India has canceled a tender to buy 180 howitzer artillery guns for the third time in 10 years.
“The Request for Proposal (RFP) for the procurement of the Howitzers was canceled this year (2012) as both the firms participating in the tender were not able to meet the parameters,” Defense Minister A.K. Antony said in parliament on Dec. 12.
The first RFP for the 155 mm/.52-caliber, self-propelled, wheeled guns for the Indian army was issued in 2002. Five firms responded, but only one company could qualify for the technical evaluation. “The RFP was retracted, however, due to procedural infirmities,” Antony says.
A RFP was issued for a second time in February 2007 to 29 firms, but only two responded. After one offer was rejected due to a procedural deficiency, it left only a single vendor in the competition. The RFP was issued for a third time in February 2008, but neither of the two responding firms could meet the parameters.

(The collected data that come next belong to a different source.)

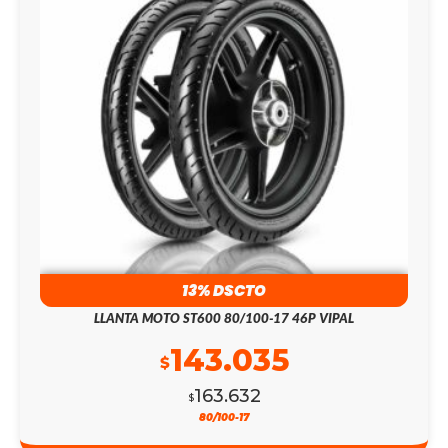
13% DSCTO
LLANTA MOTO ST600 80/100-17 46P VIPAL
143.035
$
163.632
$
80/100-17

The Indian army has not bought modern artillery since the 1980s, when a bribery scandal erupted involving Swedish armament firm Bofors. The company was accused of paying kickbacks to secure the gun deal, resulting in the ouster of then-Prime Minister Rajiv Gandhi from office in 1989.
Since then, the army has not been able to induct even a single piece of new artillery.
The Indian army has been eyeing a $4 billion modernization plan, including 400 towed-howitzers, 180 self-propelled ones and 145 ultralight versions, through intergovernmental deals and global tenders.